Fire and Ice: Hell Freezes Over #2 // Review
Ice had become Fire. Fire has become Ice. And though this might well have been sort of poetic in some sort of sense, it’s actually quite literal as two good friends have to deal with being in each other’s bodies in Fire and Ice: Hell Freezes Over #2. Writer Joanne Starer continues a fun, casual super-power mix-up story with artist Stephen Byrne and colorist Tamra Bonvillain. The Freaky Friday-like premise feels like a fun continuation of work that had been established in the first issue of what promises to be a really fun walk through the margins of the DC Universe with a couple of old friends.
To make matters worse, they’re both only still learning how to use each other’s powers.

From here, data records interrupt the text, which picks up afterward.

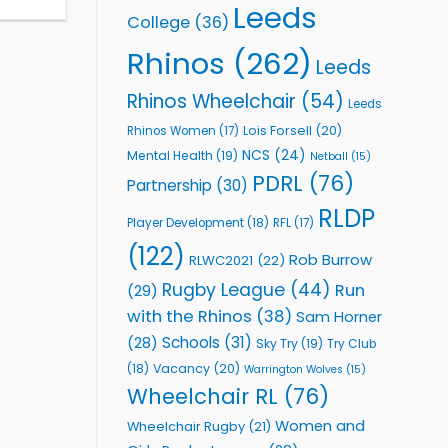
Leeds
College
(36)
Rhinos
(262)
Leeds
Rhinos Wheelchair
(54)
Leeds
Lois Forsell
(20)
Rhinos Women
(17)
NCS
(24)
Mental Health
(19)
Netball
(15)
PDRL
(76)
Partnership
(30)
RLDP
Player Development
(18)
RFL
(17)
(122)
Rob Burrow
RLWC2021
(22)
Rugby League
(44)
Run
(29)
with the Rhinos
(38)
Sam Horner
Schools
(31)
(28)
Sky Try
(19)
Try Club
Vacancy
(20)
(18)
Warrington Wolves
(15)
Wheelchair RL
(76)
Women and
Wheelchair Rugby
(21)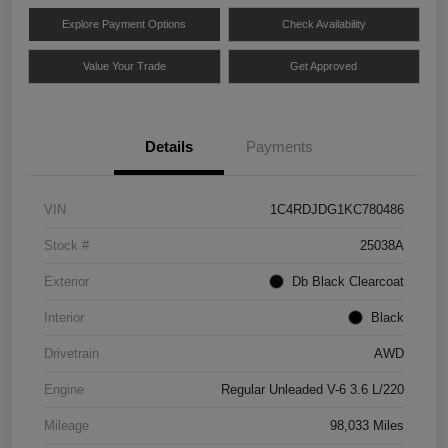
Explore Payment Options
Check Availability
Value Your Trade
Get Approved
Details
Payments
VIN
1C4RDJDG1KC780486
Stock #
25038A
Exterior
Db Black Clearcoat
Interior
Black
Drivetrain
AWD
Engine
Regular Unleaded V-6 3.6 L/220
Mileage
98,033 Miles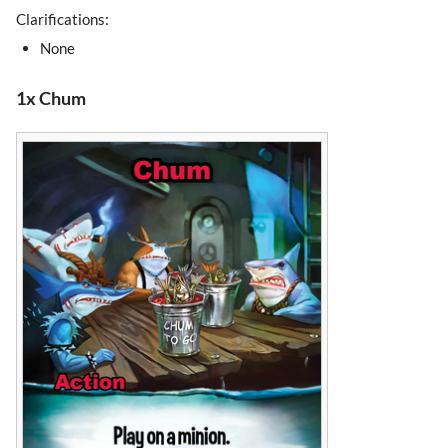
Clarifications:
None
1x Chum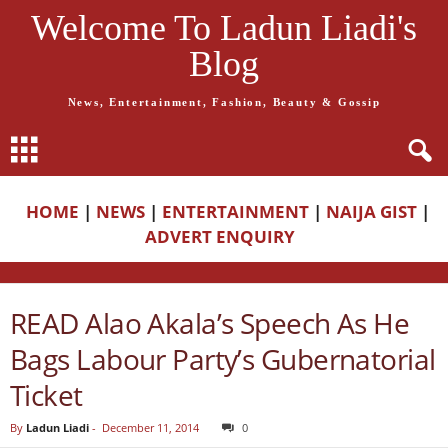
Welcome To Ladun Liadi's
Blog
News, Entertainment, Fashion, Beauty & Gossip
HOME
|
NEWS
|
ENTERTAINMENT
|
NAIJA GIST
|
ADVERT ENQUIRY
READ Alao Akala’s Speech As He
Bags Labour Party’s Gubernatorial
Ticket
By
Ladun Liadi
-
December 11, 2014
0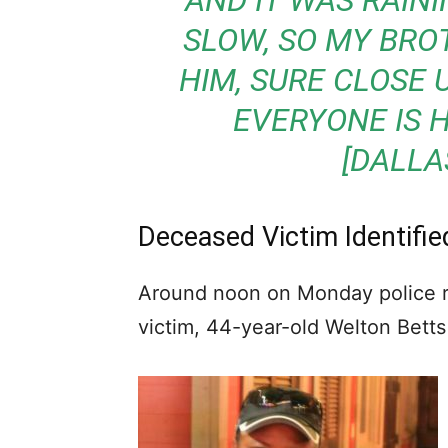
AND IT WAS RAIN
SLOW, SO MY BRO
HIM, SURE CLOSE U
EVERYONE IS 
[DALLA
Deceased Victim Identifi
Around noon on Monday police re
victim, 44-year-old Welton Betts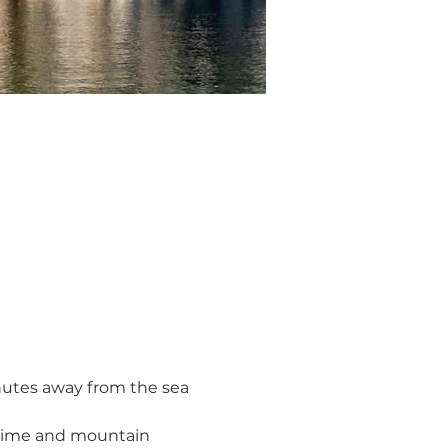
nutes away from the sea 
h time and mountain 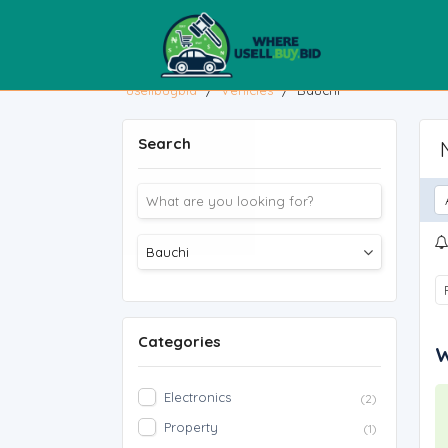
usellbuybid
/
Vehicles
/
Bauchi
Search
Categories
W
Electronics
(2)
Property
(1)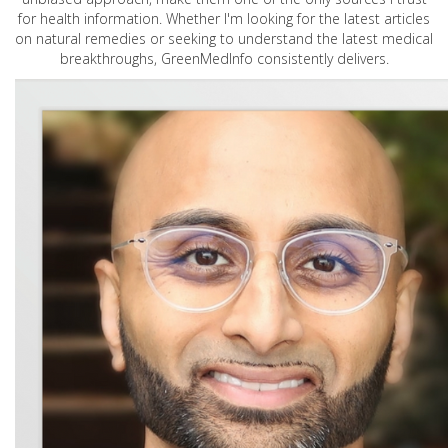
for health information. Whether I'm looking for the latest articles
on natural remedies or seeking to understand the latest medical
breakthroughs, GreenMedInfo consistently delivers.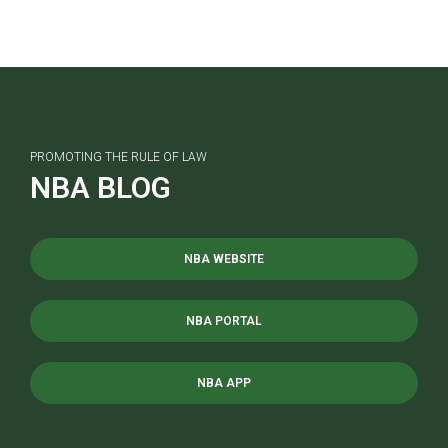
PROMOTING THE RULE OF LAW
NBA BLOG
NBA WEBSITE
NBA PORTAL
NBA APP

And to make matters worse than THAT, they’re supposed to appear at a fair that’s a fundraiser for charity and...it’s not going to be easy trying to keep everything straight. And it’s going to be that much more difficult for everyone else to keep everything straight as well. So it’s all a bit of a mess and there’s bound to be pretty substantial problems for everyone involved. All they have to do is hold it together for the length of a carnival, though. What’s the worst that could happen?
There have been a range of different approaches to sitcom-style superhero dynamics. Starer’s large ensemble in a small town approach is actually a lot more fun than it has any right to be. There’s really no. reason at all why it should be working as well as it does. A lot of it has to do with her specific brand of humor and knowing how to deliver it in comic book format. She's actually really good at delivering it in a way that feels very earnest and very heartfelt. And that's very cool.
Stephen Byrne’s art style fits Starer’s art quite well. His clean lines feel perfectly cozy and clean with wide open surfaces for Bonvillain’s color to fit into. it all feels so very well executed on so many different levels. It feels very deeply enjoyable. There's a lot going on individuals that feels like it could have been shot before a live studio audience on a soundstage somewhere. And that's not necessarily a bad thing. It just feels very comfortable and comforting. It doesn't feel totally natural. But that's perfectly fine as it's not necessarily meant to.
It’s also interesting to note that a standard monthly comic book takes about as much time to read as it might to watch a standard major TV network sitcom in the United States. There's even room for commercial breaks and everything. It feels almost perfectly, set up to be a TV sitcom, except that it happens to be played out in pages and panels in the universe that we know as the DC universe. So it ends up being a lot of fun. But it's not exactly mainstream DC even though it clearly fits into the overall of mainstream DC.